Multivariable Mathematics for Data Science

Author

John Tipton

Published

December 5, 2022

1 Preface

This book will introduce students to multivariable Calculus and linear algebra methods and techniques to be successful in data science, statistics, computer science, and other data-driven, computational disciplines.
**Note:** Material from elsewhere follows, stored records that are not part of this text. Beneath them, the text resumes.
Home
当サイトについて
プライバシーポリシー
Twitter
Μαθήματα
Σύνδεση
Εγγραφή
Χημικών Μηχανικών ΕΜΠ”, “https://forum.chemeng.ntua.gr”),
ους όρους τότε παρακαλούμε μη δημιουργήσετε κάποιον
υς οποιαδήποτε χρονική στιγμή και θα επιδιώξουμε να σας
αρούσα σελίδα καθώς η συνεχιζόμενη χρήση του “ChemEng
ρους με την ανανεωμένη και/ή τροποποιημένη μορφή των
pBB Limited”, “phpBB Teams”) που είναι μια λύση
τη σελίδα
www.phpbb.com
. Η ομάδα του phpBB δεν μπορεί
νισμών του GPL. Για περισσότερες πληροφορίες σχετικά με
The motiviation for this text is to provide both a theoretical understanding of important multivariable methods used in data science as well as giving a hands-on experience using software. Throughout this text, we assume the reader has a solid foundation in univariate calculus (typically two semesters) as well as familiarity with a scripting language (e.g., R or python).

1.1 Getting started in R

TBD

1.2 Some videos that explain useful concepts of linear algebra

1.3 Notation

For notation, we let lowercase Roman letters represent scalar numbers (e.g., n = 5, d = 7), lowercase bold letters represent vectors

\[ \begin{aligned} \textbf{x} = \begin{pmatrix} x_1 \\ x_2 \\ \vdots \\ x_n \end{pmatrix}, \end{aligned} \]
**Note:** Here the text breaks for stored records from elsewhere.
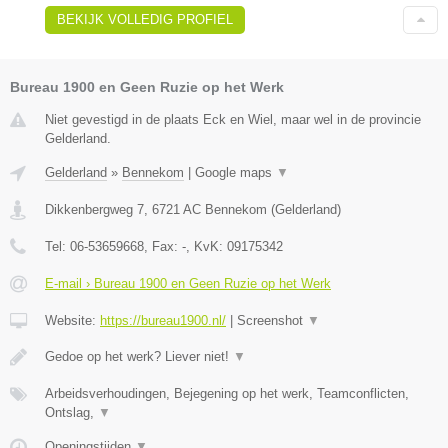
BEKIJK VOLLEDIG PROFIEL
Bureau 1900 en Geen Ruzie op het Werk
Niet gevestigd in de plaats Eck en Wiel, maar wel in de provincie
Gelderland.
Gelderland
»
Bennekom
|
Google maps
▼
Dikkenbergweg 7
,
6721 AC
Bennekom
(
Gelderland
)
Tel:
06-53659668
, Fax:
-
, KvK:
09175342
E-mail › Bureau 1900 en Geen Ruzie op het Werk
Website:
https://bureau1900.nl/
|
Screenshot
▼
Gedoe op het werk? Liever niet!
▼
Arbeidsverhoudingen, Bejegening op het werk, Teamconflicten,
Ontslag,
▼
Openingstijden
▼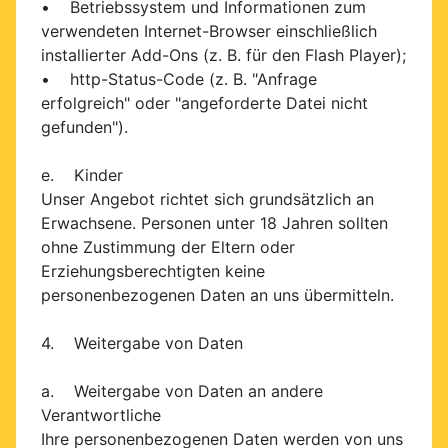
• Betriebssystem und Informationen zum
verwendeten Internet-Browser einschließlich
installierter Add-Ons (z. B. für den Flash Player);
• http-Status-Code (z. B. "Anfrage
erfolgreich" oder "angeforderte Datei nicht
gefunden").
e. Kinder
Unser Angebot richtet sich grundsätzlich an
Erwachsene. Personen unter 18 Jahren sollten
ohne Zustimmung der Eltern oder
Erziehungsberechtigten keine
personenbezogenen Daten an uns übermitteln.
4. Weitergabe von Daten
a. Weitergabe von Daten an andere
Verantwortliche
Ihre personenbezogenen Daten werden von uns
where the elements \(x_1, \ldots, x_n\) are scalars written in lowercase Roman. Note that vectors are assumed to follow a vertical notation where the elements of the vector (the \(x_i\)s are stacked on top of one another) and the order matters. For example, the vector

\[ \begin{aligned} \mathbf{x} & = \begin{pmatrix} 5 \\ 2 \\ 8 \end{pmatrix} \end{aligned} \]

has the first element \(x_1 = 5\), second element \(x_2 = 2\) and third element \(x_3 = 8\). Note that the vector \(\begin{pmatrix} 5 \\ 2 \\ 8 \end{pmatrix}\) is not the same as the vector \(\begin{pmatrix} 8 \\ 2 \\ 5 \end{pmatrix}\) because the order of the elements matters.

We can also write the vector as

\[ \begin{aligned} \textbf{x} = \left( x_1, x_2, \ldots, x_n \right)', \end{aligned} \]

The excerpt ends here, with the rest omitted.